Switzerland-based Transocean Ltd. — owner of drilling rig Deepwater Horizon, which burned and sank last month in the Gulf of Mexico (GOM) following an apparent well blowout — has received $481 million of an approximately $560 million in insurance proceeds it expects to receive this quarter, the company’s CFO told financial analysts Thursday.

“We have incurred costs in the current quarter related to the incident, and we will provide an update on them during our second quarter call, including commentary on provisions for contingent liabilities,” said CFO Ricardo Rosa.
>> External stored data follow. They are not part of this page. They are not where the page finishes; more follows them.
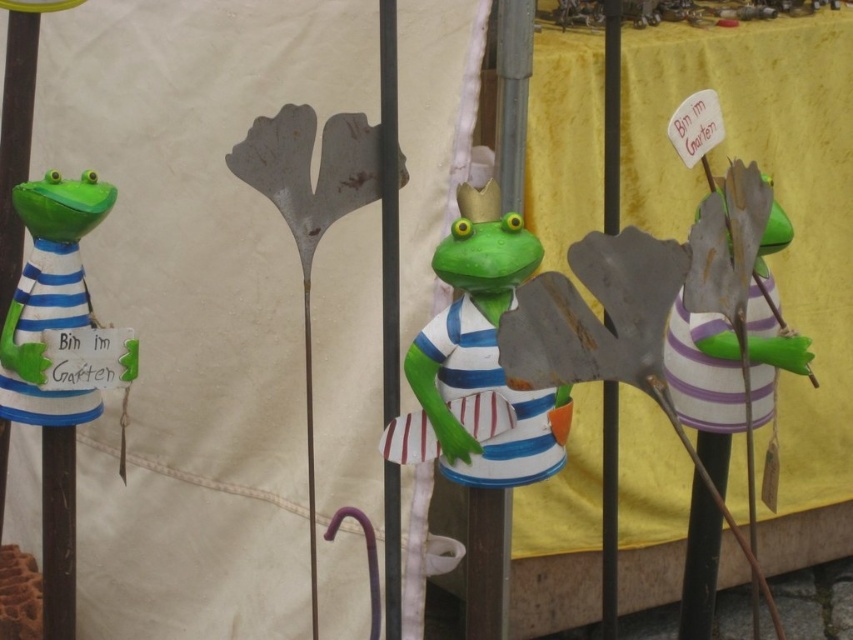 Question: Is matte green frog at center behind green matte frog at left?

Choices:
 (A) no
 (B) yes

Answer: (A)

Question: Does matte green frog at center have a smaller size compared to green matte frog at left?

Choices:
 (A) yes
 (B) no

Answer: (B)

Question: Is matte green frog at center further to the viewer compared to green matte frog at left?

Choices:
 (A) yes
 (B) no

Answer: (B)

Question: Which point appears closest to the camera in this image?

Choices:
 (A) (459, 253)
 (B) (38, 376)

Answer: (A)

Question: Which object is closer to the camera taking this photo?

Choices:
 (A) green matte frog at left
 (B) matte green frog at center

Answer: (B) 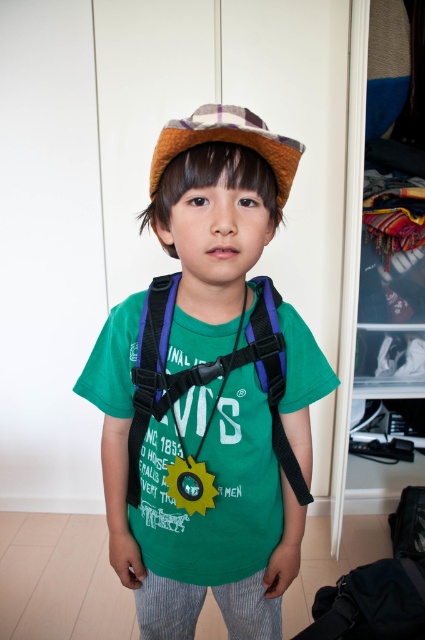 Can you confirm if purple fabric strap at center is positioned to the left of plaid fabric cowboy hat at upper center?

In fact, purple fabric strap at center is to the right of plaid fabric cowboy hat at upper center.

Is purple fabric strap at center below plaid fabric cowboy hat at upper center?

Indeed, purple fabric strap at center is positioned under plaid fabric cowboy hat at upper center.

The image size is (425, 640). What do you see at coordinates (207, 372) in the screenshot?
I see `purple fabric strap at center` at bounding box center [207, 372].

Locate an element on the screen. The height and width of the screenshot is (640, 425). purple fabric strap at center is located at coordinates (207, 372).

Which of these two, green matte t-shirt at center or plaid fabric cowboy hat at upper center, stands taller?

green matte t-shirt at center

Is point (291, 397) in front of point (184, 118)?

No, it is not.

Is point (331, 371) in front of point (299, 157)?

No, (331, 371) is behind (299, 157).

Where is `green matte t-shirt at center`? green matte t-shirt at center is located at coordinates (207, 392).

Which is more to the left, green matte t-shirt at center or purple fabric strap at center?

Positioned to the left is green matte t-shirt at center.

Is green matte t-shirt at center behind purple fabric strap at center?

No, it is in front of purple fabric strap at center.

The image size is (425, 640). Identify the location of green matte t-shirt at center. (207, 392).

Where is `green matte t-shirt at center`? The width and height of the screenshot is (425, 640). green matte t-shirt at center is located at coordinates (207, 392). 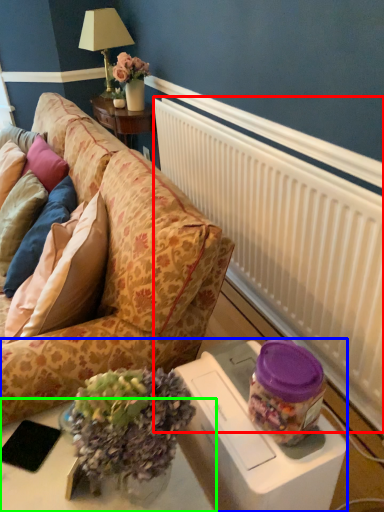 Question: Estimate the real-world distances between objects in this image. Which object is closer to radiator (highlighted by a red box), table (highlighted by a blue box) or table (highlighted by a green box)?

Choices:
 (A) table
 (B) table

Answer: (A) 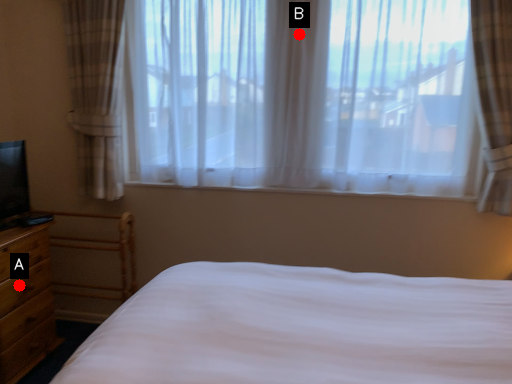 Question: Two points are circled on the image, labeled by A and B beside each circle. Which point is closer to the camera?

Choices:
 (A) A is closer
 (B) B is closer

Answer: (A) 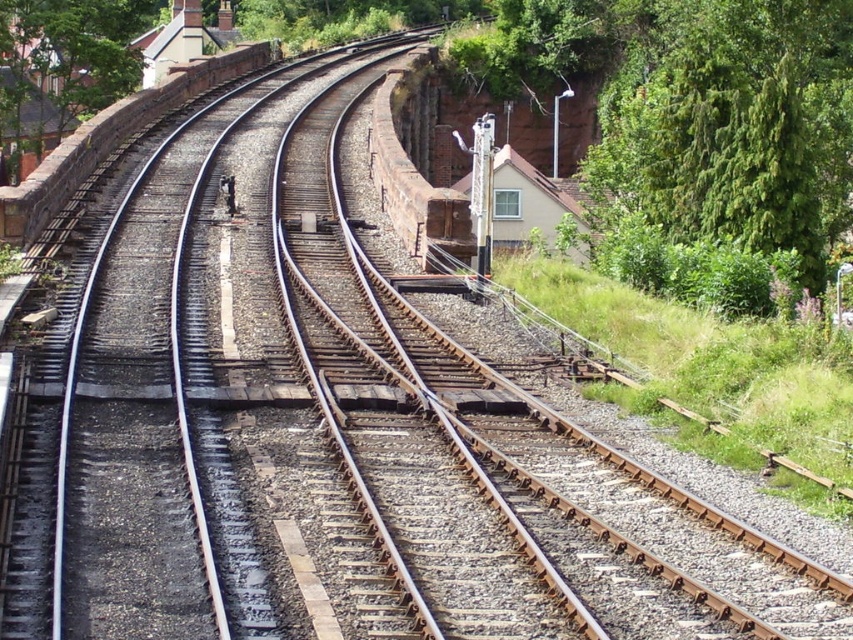 Find the location of a particular element. green leafy tree at right is located at coordinates (730, 124).

Does point (683, 189) come in front of point (80, 4)?

Yes.

Between point (627, 22) and point (0, 108), which one is positioned in front?

Point (0, 108) is in front.

Where is `green leafy tree at right`? This screenshot has height=640, width=853. green leafy tree at right is located at coordinates (730, 124). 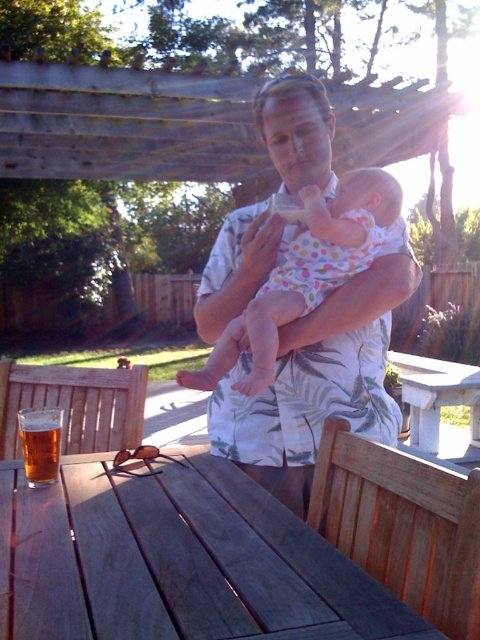 Question: Is wooden table at center to the right of white polka dot fabric baby at center from the viewer's perspective?

Choices:
 (A) no
 (B) yes

Answer: (A)

Question: Can you confirm if white floral shirt at center is thinner than white polka dot fabric baby at center?

Choices:
 (A) yes
 (B) no

Answer: (A)

Question: Which object is farther from the camera taking this photo?

Choices:
 (A) white stone picnic table at center
 (B) white polka dot fabric baby at center
 (C) golden amber liquid at table left
 (D) wooden table at center

Answer: (A)

Question: Is wooden table at center closer to the viewer compared to white polka dot fabric baby at center?

Choices:
 (A) yes
 (B) no

Answer: (A)

Question: Among these objects, which one is farthest from the camera?

Choices:
 (A) wooden table at center
 (B) white polka dot fabric baby at center
 (C) golden amber liquid at table left

Answer: (B)

Question: Which of these objects is positioned farthest from the golden amber liquid at table left?

Choices:
 (A) white stone picnic table at center
 (B) wooden table at center

Answer: (A) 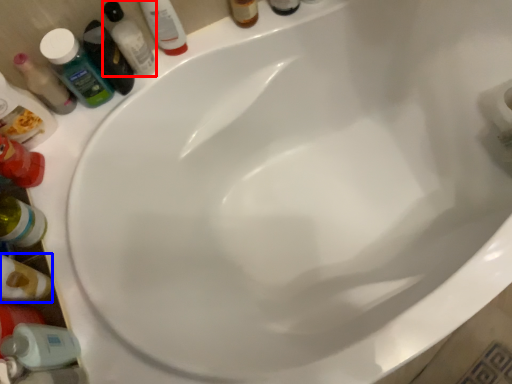 Question: Which of the following is the closest to the observer, mouthwash (highlighted by a red box) or bottle (highlighted by a blue box)?

Choices:
 (A) mouthwash
 (B) bottle

Answer: (B) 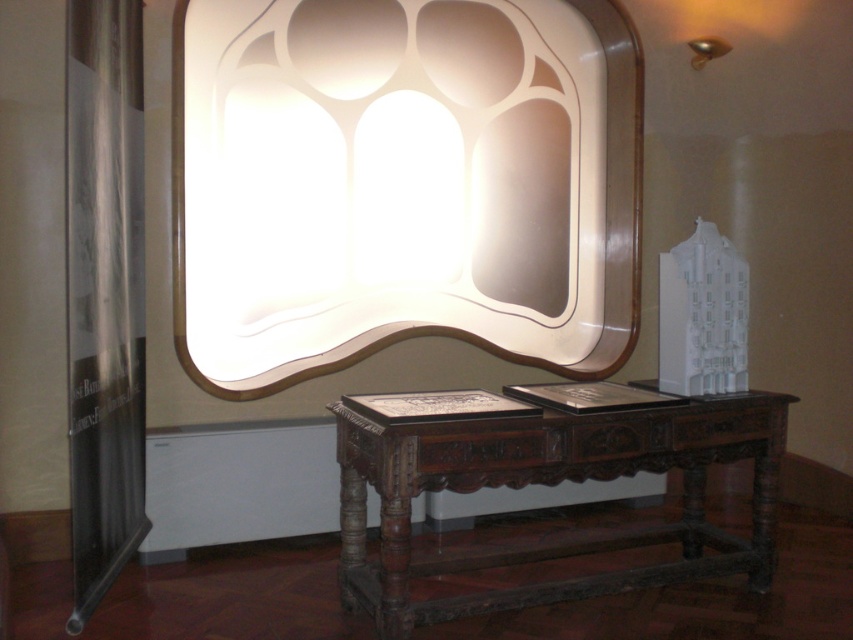 You are a museum guide who needs to move a 4.5 feet wide sculpture from the entrance to the display area. The path between the white glossy mirror at upper center and the dark brown wood table at center is 4.60 feet. Can the sculpture fit through the space between them?

The path between the white glossy mirror at upper center and the dark brown wood table at center is 4.60 feet, so the 4.5 feet wide sculpture can fit through the space since it is slightly narrower than the available width.

You are an interior designer planning to install a new light fixture between the white glossy mirror at upper center and the metallic gold lamp at upper right. The fixture requires a minimum of 5 feet of space between it and any existing fixtures. Based on the current spacing, is this installation feasible?

The distance between the white glossy mirror at upper center and the metallic gold lamp at upper right is 4.58 feet, which is less than the required 5 feet. Therefore, installing the new light fixture between them would not meet the spacing requirement.

You are an interior designer who wants to place a new decorative item between the dark brown wood table at center and the metallic gold lamp at upper right. Considering their sizes, which object should the new item be placed closer to?

The dark brown wood table at center is bigger than the metallic gold lamp at upper right, so the new decorative item should be placed closer to the metallic gold lamp at upper right to balance the size difference. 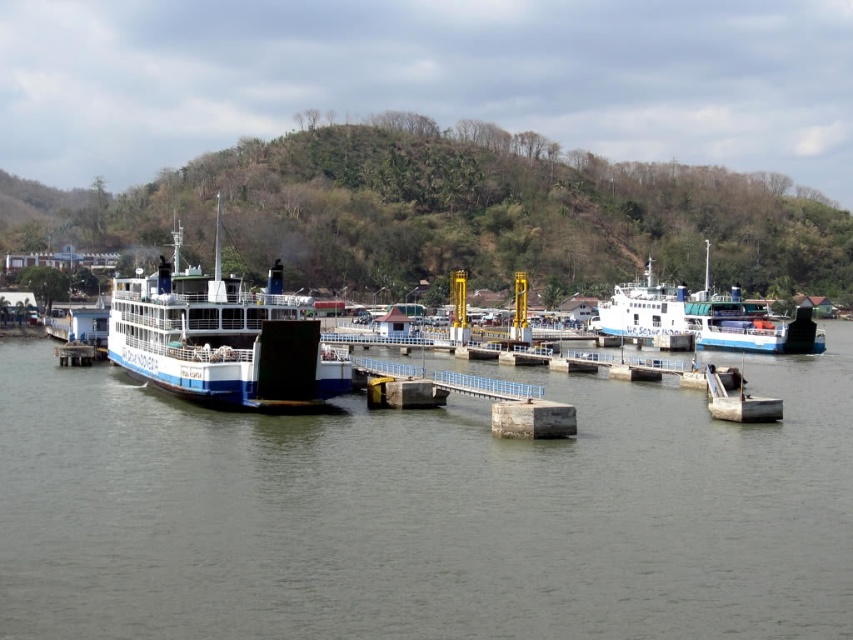 Can you confirm if clear water at center is thinner than white glossy ferry at center?

Incorrect, clear water at center's width is not less than white glossy ferry at center's.

Does clear water at center have a greater height compared to white glossy ferry at center?

In fact, clear water at center may be shorter than white glossy ferry at center.

Does point (251, 486) come behind point (759, 308)?

No, (251, 486) is in front of (759, 308).

Locate an element on the screen. The height and width of the screenshot is (640, 853). clear water at center is located at coordinates (425, 513).

Can you confirm if blue matte ferry at center is shorter than white glossy ferry at center?

No, blue matte ferry at center is not shorter than white glossy ferry at center.

Measure the distance between point (271, 304) and camera.

The distance of point (271, 304) from camera is 203.42 feet.

Identify the location of blue matte ferry at center. This screenshot has width=853, height=640. (221, 337).

Consider the image. Is clear water at center bigger than blue matte ferry at center?

Actually, clear water at center might be smaller than blue matte ferry at center.

Does clear water at center have a lesser width compared to blue matte ferry at center?

Incorrect, clear water at center's width is not less than blue matte ferry at center's.

This screenshot has width=853, height=640. What do you see at coordinates (425, 513) in the screenshot?
I see `clear water at center` at bounding box center [425, 513].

BP plc is the majority owner and operator of the lease where Transocean’s rig was drilling on its behalf. The ruptured well was still hemorrhaging an estimated 5,000 b/d, or about 210,000 gal/day, of crude 5,000 feet below the surface of the GOM on Mississippi Canyon Block 252 following the April 20 accident (see Daily GPI, May 4).

On Thursday crews were preparing to lower a specially fabricated 100-ton collection device to capture the oil from the largest of two remaining leaks so it could be piped to the surface for processing (see Daily GPI, May 6).

According to CEO Steven Newman, it does not appear that the company will be financially liable for the environmental and other consequences of the oil leak that followed the rig’s sinking.

“The way the contract language typically reads, we are indemnified from any expense or claim related to pollution from the wellbore,” Newman said. “And we believe in this particular instance the contracts are pretty clear about that. Our industry has a long history of contract sanctity and we expect BP to honor that.”

Asked whether he was aware of incidents in the past similar to what occurred with Deepwater Horizon, Newman said he was aware of some over the history of the offshore drilling industry. “I’m sure we would identify well control events where hydrocarbons were allowed to get to the surface…none, obviously, of this magnitude.”

Newman confirmed that the company had received a letter from BP — which the oil major is said to have sent to all drilling contractors — asking it to verify the conditions of blowout preventers on its rigs. “We are currently going through the exercise of responding to the questions that are addressed in that letter,” he said.

In response to another analyst’s question, Newman said he expected the Obama administration to take a thoughtful approach to the regulation of offshore drilling following the accident. “I don’t think that the administration are going to act rashly about this,” he said. “I think they’re going to be as thorough as the industry is in understanding what happened.”

In a research note analysts at Barclays Capital predicted that the industry is in for a good deal of attention from regulators. “Every development plan could come under scrutiny; every failsafe mechanism may need examination to see if it needs to have another backup system and even more built in redundancy,” Barclays analysts said.

Transocean reported first quarter net income of $677 million ($2.09/share) on revenues of $2.602 billion, compared with net income of $942 million ($2.93/share) on revenues of $3.118 billion for the year-ago quarter.

In Washington a Department of the Interior (DOI) spokesperson confirmed it “is temporarily postponing public meetings on potential offshore activities so that information from the ongoing review of [Outer Continental Shelf] safety issues that the President has directed can be appropriately considered in those meetings.”

And besides, the Minerals Management Service (MMS) staff is engaged elsewhere. Spokesperson Julie Rodriguez said the MMS “and its Gulf of Mexico staff have focused their attention on the Deepwater Horizon incident and would be unable to conduct the meetings until a later date.”

Public scoping meetings had been scheduled this month on the proposed Lease Sale 220 off the coast of Virginia. The latest Obama offshore leasing plan, while not endorsing the Virginia sale, said that if it were approved it would take place in 2012, rather than 2011, when it was originally scheduled (see Daily GPI, April 1).